May 22, 2008
Obama inspires belief in ourselves
Anne Mugisha

Oprah Winfrey, billionaire talk-show host, often refers to an ‘A-ha!’ moment. It is a moment of perfect clarity when we stop in our tracks and realise that we finally understand something entirely.

I think it is what we used to call a brain wave during my college days. An ‘A-ha’ moment is that instant when a bulb is turned on in your head and a flash of wisdom crosses your mind and you capture it with amazing certainty and understanding. Unfortunately, I do not seem to get enough ‘A-ha’ moments, but last week I had one.

Many of us are holding our breath as the moment for nominating the US Democratic Party candidate approaches. My moment happened as I was reading an article by an Associated Press writer, Charles Babington, titled ‘Obama on the verge of history.’

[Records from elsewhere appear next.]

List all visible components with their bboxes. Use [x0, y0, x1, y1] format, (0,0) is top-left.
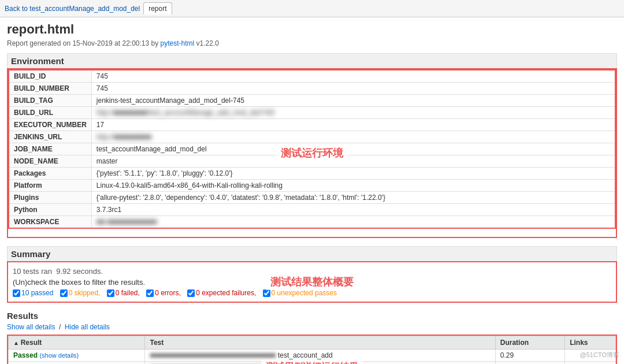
result-links-cell: [565, 362, 616, 365]
env-key: BUILD_URL: [9, 107, 91, 119]
env-value: master: [91, 155, 615, 168]
unexpected-checkbox[interactable]: [263, 289, 270, 297]
summary-checkboxes: 10 passed 0 skipped, 0 failed, 0 errors,…: [13, 289, 611, 297]
env-value: Linux-4.19.0-kali5-amd64-x86_64-with-Kal…: [91, 180, 615, 192]
hide-all-link[interactable]: Hide all details: [65, 323, 110, 331]
env-row: JENKINS_URLhttp://■■■■■■■■■: [9, 131, 615, 143]
results-table: Result Test Duration Links Passed (show …: [8, 336, 616, 364]
show-hide-links: Show all details / Hide all details: [7, 323, 617, 331]
env-key: Platform: [9, 180, 91, 192]
env-value: 745: [91, 70, 615, 83]
duration-text: 9.92 seconds.: [56, 267, 103, 276]
summary-header: Summary: [7, 246, 617, 261]
env-row: JOB_NAMEtest_accountManage_add_mod_del: [9, 143, 615, 155]
passed-label: 10 passed: [21, 289, 53, 297]
env-value: test_accountManage_add_mod_del: [91, 143, 615, 155]
result-status-cell: Passed (show details): [9, 362, 145, 365]
results-table-body: Passed (show details)■■■■■■■■■■■■■■■■■■■…: [9, 350, 616, 365]
meta-text: Report generated on 15-Nov-2019 at 22:00…: [7, 39, 161, 47]
environment-header: Environment: [7, 53, 617, 68]
env-key: JENKINS_URL: [9, 131, 91, 143]
env-key: BUILD_ID: [9, 70, 91, 83]
unexpected-checkbox-item: 0 unexpected passes: [263, 289, 337, 297]
unexpected-label: 0 unexpected passes: [272, 289, 337, 297]
env-value: http://■■■■■■■■■: [91, 131, 615, 143]
env-value: 3.7.3rc1: [91, 204, 615, 216]
page-title: report.html: [7, 22, 617, 37]
env-value: http://■■■■■■■■/test_accountManage_add_m…: [91, 107, 615, 119]
env-row: BUILD_ID745: [9, 70, 615, 83]
env-value: {'pytest': '5.1.1', 'py': '1.8.0', 'plug…: [91, 168, 615, 180]
env-row: BUILD_NUMBER745: [9, 83, 615, 95]
errors-label: 0 errors,: [155, 289, 181, 297]
skipped-checkbox-item: 0 skipped,: [60, 289, 101, 297]
result-test-cell: ■■■■■■■■■■■■■■■■■■■■■■■■■■■■■■test_accou…: [145, 362, 495, 365]
summary-section: 测试结果整体概要 10 tests ran 9.92 seconds. (Un)…: [7, 261, 617, 303]
result-duration-cell: 0.29: [495, 350, 564, 362]
errors-checkbox[interactable]: [146, 289, 154, 297]
show-details-link[interactable]: (show details): [39, 352, 79, 359]
env-value: 745: [91, 83, 615, 95]
table-row: Passed (show details)■■■■■■■■■■■■■■■■■■■…: [9, 350, 616, 362]
env-key: WORKSPACE: [9, 216, 91, 229]
passed-checkbox[interactable]: [13, 289, 20, 297]
env-row: WORKSPACE■■ ■■■■■■■■■■■■: [9, 216, 615, 229]
report-tab[interactable]: report: [143, 2, 172, 14]
env-row: Python3.7.3rc1: [9, 204, 615, 216]
env-key: JOB_NAME: [9, 143, 91, 155]
environment-section: 测试运行环境 BUILD_ID745BUILD_NUMBER745BUILD_T…: [7, 68, 617, 238]
env-value: ■■ ■■■■■■■■■■■■: [91, 216, 615, 229]
env-value: 17: [91, 119, 615, 131]
results-table-header-row: Result Test Duration Links: [9, 336, 616, 350]
env-value: {'allure-pytest': '2.8.0', 'dependency':…: [91, 192, 615, 204]
test-name: test_account_add: [278, 351, 333, 359]
status-badge: Passed: [13, 351, 38, 359]
expected-checkbox-item: 0 expected failures,: [187, 289, 256, 297]
errors-checkbox-item: 0 errors,: [146, 289, 181, 297]
result-duration-cell: 0.73: [495, 362, 564, 365]
result-test-cell: ■■■■■■■■■■■■■■■■■■■■■■■■■■■■■■test_accou…: [145, 350, 495, 362]
skipped-checkbox[interactable]: [60, 289, 68, 297]
back-link[interactable]: Back to test_accountManage_add_mod_del: [5, 5, 140, 13]
col-result[interactable]: Result: [9, 336, 145, 350]
summary-filter-text: (Un)check the boxes to filter the result…: [13, 278, 611, 287]
watermark: @51CTO博客: [580, 351, 619, 359]
env-value: jenkins-test_accountManage_add_mod_del-7…: [91, 95, 615, 107]
env-row: BUILD_URLhttp://■■■■■■■■/test_accountMan…: [9, 107, 615, 119]
passed-checkbox-item: 10 passed: [13, 289, 53, 297]
expected-checkbox[interactable]: [187, 289, 195, 297]
results-header: Results: [7, 311, 617, 321]
expected-label: 0 expected failures,: [196, 289, 256, 297]
failed-checkbox[interactable]: [107, 289, 114, 297]
pytest-html-link[interactable]: pytest-html: [161, 39, 195, 47]
failed-label: 0 failed,: [116, 289, 140, 297]
env-key: Python: [9, 204, 91, 216]
env-row: EXECUTOR_NUMBER17: [9, 119, 615, 131]
env-key: BUILD_TAG: [9, 95, 91, 107]
results-table-head: Result Test Duration Links: [9, 336, 616, 350]
env-key: EXECUTOR_NUMBER: [9, 119, 91, 131]
env-row: Plugins{'allure-pytest': '2.8.0', 'depen…: [9, 192, 615, 204]
tests-ran-text: 10 tests ran: [13, 267, 52, 276]
table-row: Passed (show details)■■■■■■■■■■■■■■■■■■■…: [9, 362, 616, 365]
environment-table: BUILD_ID745BUILD_NUMBER745BUILD_TAGjenki…: [8, 69, 616, 229]
env-row: BUILD_TAGjenkins-test_accountManage_add_…: [9, 95, 615, 107]
result-status-cell: Passed (show details): [9, 350, 145, 362]
top-nav: Back to test_accountManage_add_mod_del r…: [0, 0, 624, 17]
results-detail-wrapper: 测试用例详细运行结果 Result Test Duration Links Pa…: [7, 335, 617, 364]
col-test[interactable]: Test: [145, 336, 495, 350]
env-row: Packages{'pytest': '5.1.1', 'py': '1.8.0…: [9, 168, 615, 180]
report-meta: Report generated on 15-Nov-2019 at 22:00…: [7, 39, 617, 47]
env-row: NODE_NAMEmaster: [9, 155, 615, 168]
env-key: BUILD_NUMBER: [9, 83, 91, 95]
col-links[interactable]: Links: [565, 336, 616, 350]
page-body: report.html Report generated on 15-Nov-2…: [0, 17, 624, 364]
version-text: v1.22.0: [194, 39, 219, 47]
summary-tests-ran: 10 tests ran 9.92 seconds.: [13, 267, 611, 276]
env-key: NODE_NAME: [9, 155, 91, 168]
show-all-link[interactable]: Show all details: [7, 323, 55, 331]
env-key: Plugins: [9, 192, 91, 204]
col-duration[interactable]: Duration: [495, 336, 564, 350]
env-row: PlatformLinux-4.19.0-kali5-amd64-x86_64-…: [9, 180, 615, 192]
failed-checkbox-item: 0 failed,: [107, 289, 140, 297]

The writer, like the rest of us, is fascinated by the surprising rise and rise of Barack Obama. He wrote:
“Representative Elijah Cummings, a black Maryland Democrat who endorsed Obama early, says the Illinois senator convinces people of all races that Americans as a society, and as individuals, can achieve higher goals if they try.
“He says we can do better, and his life is the epitome of doing better,” says Cummings, noting that Obama was raised by a single mother who sometimes relied on food stamps.
“He convinces people that there’s a lot of good within them.” And why should they believe such feel-good platitudes?
“Because he’s real and he has confidence in his own competence,” Cummings says.

Without question, Obama is an electrifying speaker. At virtually every key juncture in his trajectory, he has used inspirational oratory to generate excitement, buy time to deal with crises, and force party activists to rethink their assumptions that a black man with an African name cannot seriously vie for the presidency.
Now, while the article as a whole was inspiring, I found my ‘A-ha’ moment in the phrase: “he has confidence in his own competence.”

I paused right there and thought about all the times that I had missed opportunities simply because I had little confidence in my ability. I thought of the number of times that I could have made a difference in other people’s lives but failed to raise a finger to help because I felt I did not measure up to the task, or because I thought there was someone else that could do a better job.
I remembered the times I did not speak up because I thought no one would listen or even worse, someone would laugh at me.

I remembered the times I pretended not to see things in order to avoid a confrontation. I realised that in all those instances, lack of confidence in my competence had failed not just me but also other people that I could have helped.

Those who are weak and trampled on, especially women in our society who are often relegated to silent and invisible roles, will understand this better than most.
Even when they assume high political or executive roles, they are often stifled into silence by suffocating cultural practices absorbed consciously and unconsciously as they try to claim their rightful place in a male-dominated society.

Now put these thoughts in a wider context and imagine how much work is left undone because we have stopped believing!

I wondered in my flash of inspiration how much potential was sitting there untapped, simply because good people are trapped by lack of confidence in their ability to change their lives, their destiny.

And in that moment, I also appreciated fully the Obama phenomenon. His ability to unleash that confidence in others, so that they believe again in their competence to change their society, that they can make a difference.
His magnetism for young and old, rich and poor, black and white, including the 75,000 people that he drew to a single rally in Portland, Oregon, last weekend; is due in large measure to the fact that people recognise their better selves in this 46-year-old man whose ‘audacity of hope’ has propelled him to such incredible heights.
And they nod and think, nay, believe, that if Barack Obama can do it, so can they.

And they chant with the faith of new believers: ‘Yes we can!’